Although such evolved components are not currently observed in the Isua
supracrustal belt, they are speculated to exist (Szilas et al. 2015) and
together with the observation that they may have been volumetrically
minor (as in Pilbara), they might be unexposed or remain undetected due
to ~90% thinning by regional deformation (e.g., Webb et
al., 2020). Indeed, several Isua ultramafic samples have enriched,
fractionated REEs and negative Eu anomalies (Figs. 7, 10a ),
indicating the presence of evolved components that may have compositions
similar to Pilbara andesites.
To conclude, in contrast to Waterton et al. (2022) who only interpret
that Isua ultramafic rocks formed by cumulates mixing with unspecified
co-genetic tholeiitic basaltic magmas, we specify that such melts must
be enriched in REEs but depleted in HSEs (especially Pt and Pd).
Possible candidates are (1) tholeiitic basalts that derived from deep
mantle and/or experienced sulphide removal in magma chambers; and (2)
evolved melts derived from fractional crystallization of basaltic
magmas.
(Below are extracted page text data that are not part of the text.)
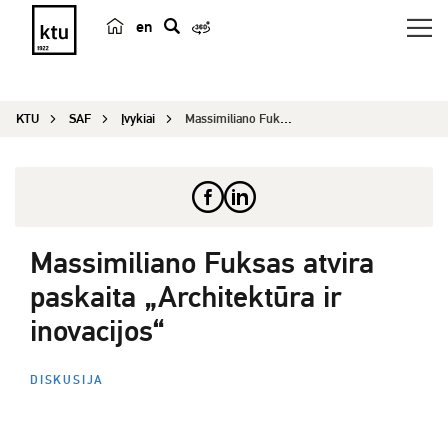
en
p
a
i
KTU
SAF
Įvykiai
Massimiliano Fuksas atvira paskaita „Architektūr...
e
š
k
a
Massimiliano Fuksas atvira
paskaita „Architektūra ir
inovacijos“
DISKUSIJA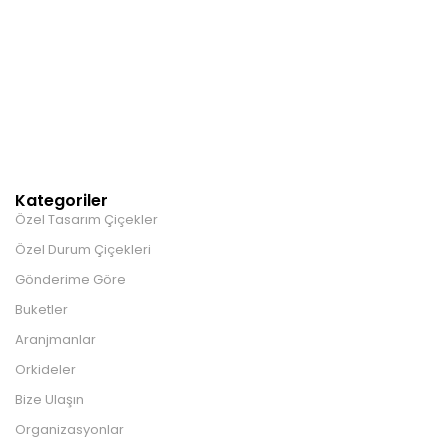
Kategoriler
Özel Tasarım Çiçekler
Özel Durum Çiçekleri
Gönderime Göre
Buketler
Aranjmanlar
Orkideler
Bize Ulaşın
Organizasyonlar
Because Isua and Pilbara ultramafic rocks show similar REE and
HSE systematics (Figs. 7, 8 ), mixing REE-enriched but
HSE-depleted melts with cumulus olivine ± chromite ± orthopyroxene can
explain the formation of both Isua and Pilbara ultramafic rocks, along
with potentially other Eoarchean ultramafic cumulates which show similar
REE and HSE geochemistry (Coggon et al. 2015; McIntyre et al. 2019).